Copy out every line of the data that has the word "Mark" somewhere in it.

(Records contained in a dataset)
<<<<
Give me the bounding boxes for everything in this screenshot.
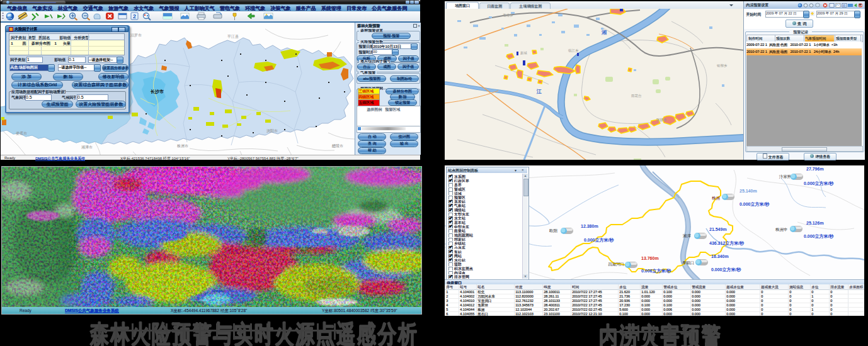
- svg-text:0.000立方米/秒: 0.000立方米/秒: [584, 237, 614, 243]
- svg-text:新城: 新城: [520, 51, 528, 55]
- svg-text:浏阳市: 浏阳市: [266, 128, 278, 133]
- svg-text:436.312立方米/秒: 436.312立方米/秒: [709, 240, 745, 246]
- svg-text:临江乡: 临江乡: [568, 48, 579, 53]
- svg-text:雨花台: 雨花台: [631, 94, 642, 98]
- svg-text:13.760m: 13.760m: [641, 256, 659, 260]
- svg-text:湘潭市: 湘潭市: [81, 145, 93, 150]
- svg-text:0.000立方米/秒: 0.000立方米/秒: [711, 267, 741, 272]
- svg-text:0.006立方米/秒: 0.006立方米/秒: [641, 268, 671, 274]
- svg-text:江: 江: [536, 89, 542, 94]
- svg-text:0.000立方米/秒: 0.000立方米/秒: [804, 233, 834, 239]
- svg-text:老道乡: 老道乡: [503, 13, 513, 17]
- svg-text:娄底市: 娄底市: [16, 131, 27, 135]
- svg-text:株洲中: 株洲中: [775, 227, 788, 232]
- svg-text:院林乡: 院林乡: [656, 118, 667, 122]
- svg-text:16.340m: 16.340m: [711, 254, 729, 259]
- svg-text:湘潬: 湘潬: [683, 233, 692, 238]
- svg-text:汨罗市: 汨罗市: [130, 33, 142, 38]
- svg-text:25.126m: 25.126m: [806, 221, 824, 225]
- svg-text:R: R: [843, 4, 846, 8]
- svg-text:汴家荞: 汴家荞: [779, 174, 792, 179]
- svg-text:株洲市: 株洲市: [176, 143, 188, 148]
- svg-text:湘: 湘: [601, 30, 607, 35]
- svg-text:2: 2: [133, 13, 136, 20]
- svg-text:平江县: 平江县: [227, 34, 239, 38]
- svg-text:27.796m: 27.796m: [806, 167, 824, 171]
- svg-text:昌淑河口: 昌淑河口: [608, 262, 624, 267]
- svg-text:欧阳: 欧阳: [549, 228, 557, 233]
- svg-text:阜箱口: 阜箱口: [682, 260, 695, 265]
- svg-text:0.000立方米/秒: 0.000立方米/秒: [804, 181, 834, 186]
- svg-text:株洲: 株洲: [711, 196, 720, 201]
- svg-text:醴陵市: 醴陵市: [332, 143, 343, 148]
- svg-text:21.549m: 21.549m: [709, 227, 727, 232]
- svg-text:25.140m: 25.140m: [740, 189, 757, 193]
- svg-text:长沙市: 长沙市: [150, 89, 164, 94]
- svg-text:12.380m: 12.380m: [581, 224, 598, 228]
- svg-text:银柳乡: 银柳乡: [716, 64, 728, 67]
- svg-text:0.000立方米/秒: 0.000立方米/秒: [740, 201, 770, 207]
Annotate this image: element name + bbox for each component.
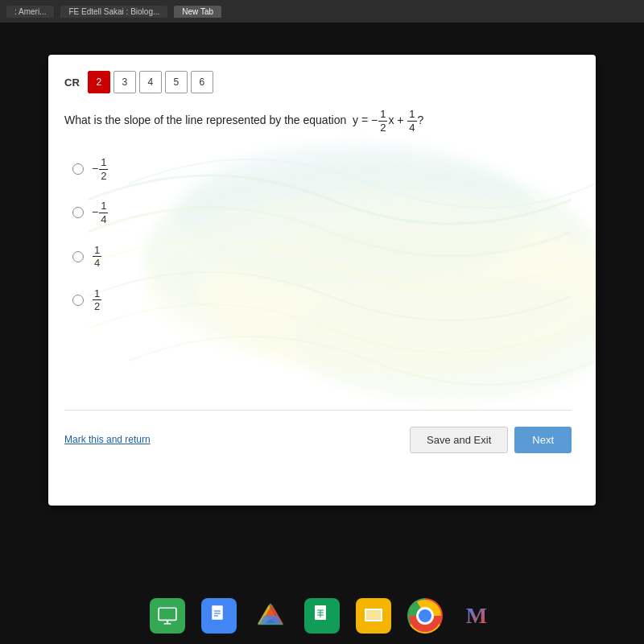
radio-c[interactable]: [72, 251, 84, 262]
gmail-m-letter: M: [466, 603, 487, 629]
docs-icon[interactable]: [201, 598, 237, 634]
option-a-label: −12: [92, 156, 109, 182]
nav-btn-4[interactable]: 4: [139, 71, 162, 93]
options-list: −12 −14 14 12: [72, 156, 572, 313]
question-nav: CR 2 3 4 5 6: [64, 71, 572, 93]
option-a[interactable]: −12: [72, 156, 572, 182]
next-button[interactable]: Next: [514, 427, 572, 453]
option-d-label: 12: [92, 287, 102, 313]
slides-icon[interactable]: [356, 598, 391, 634]
radio-a[interactable]: [72, 163, 84, 175]
option-b-label: −14: [92, 200, 109, 225]
frac-half-neg: 12: [378, 108, 387, 134]
nav-btn-2[interactable]: 2: [88, 71, 110, 93]
action-buttons: Save and Exit Next: [410, 427, 572, 453]
chrome-icon[interactable]: [407, 598, 443, 634]
nav-btn-6[interactable]: 6: [191, 71, 213, 93]
svg-rect-5: [159, 608, 176, 620]
taskbar: M: [0, 588, 644, 644]
svg-rect-24: [366, 610, 381, 620]
nav-label: CR: [64, 76, 80, 89]
option-c-label: 14: [92, 244, 102, 270]
sheets-icon[interactable]: [304, 598, 340, 634]
question-text: What is the slope of the line represente…: [64, 108, 572, 134]
svg-point-26: [417, 608, 433, 624]
option-b[interactable]: −14: [72, 200, 572, 225]
tab-newtab[interactable]: New Tab: [174, 6, 221, 18]
frac-quarter: 14: [407, 108, 416, 134]
mark-return-link[interactable]: Mark this and return: [64, 434, 151, 445]
option-c[interactable]: 14: [72, 244, 572, 270]
option-d[interactable]: 12: [72, 287, 572, 313]
screen: CR 2 3 4 5 6 What is the slope of the li…: [0, 23, 644, 644]
radio-b[interactable]: [72, 207, 84, 218]
bottom-bar: Mark this and return Save and Exit Next: [64, 410, 572, 453]
tab-ameri[interactable]: : Ameri...: [6, 6, 54, 18]
svg-point-27: [419, 610, 431, 621]
nav-btn-3[interactable]: 3: [114, 71, 136, 93]
radio-d[interactable]: [72, 295, 84, 306]
drive-icon[interactable]: [253, 598, 288, 634]
svg-rect-8: [212, 605, 223, 620]
gmail-icon[interactable]: M: [459, 598, 494, 634]
browser-bar: : Ameri... FE Edtell Sakai : Biolog... N…: [0, 0, 644, 23]
tab-edtell[interactable]: FE Edtell Sakai : Biolog...: [60, 6, 167, 18]
nav-btn-5[interactable]: 5: [165, 71, 188, 93]
save-exit-button[interactable]: Save and Exit: [410, 427, 508, 453]
classroom-icon[interactable]: [150, 598, 185, 634]
quiz-card: CR 2 3 4 5 6 What is the slope of the li…: [48, 55, 596, 506]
>>>>
Exercise output.
mark-return-link[interactable]: Mark this and return: [64, 434, 151, 445]
bottom-bar: Mark this and return Save and Exit Next: [64, 410, 572, 453]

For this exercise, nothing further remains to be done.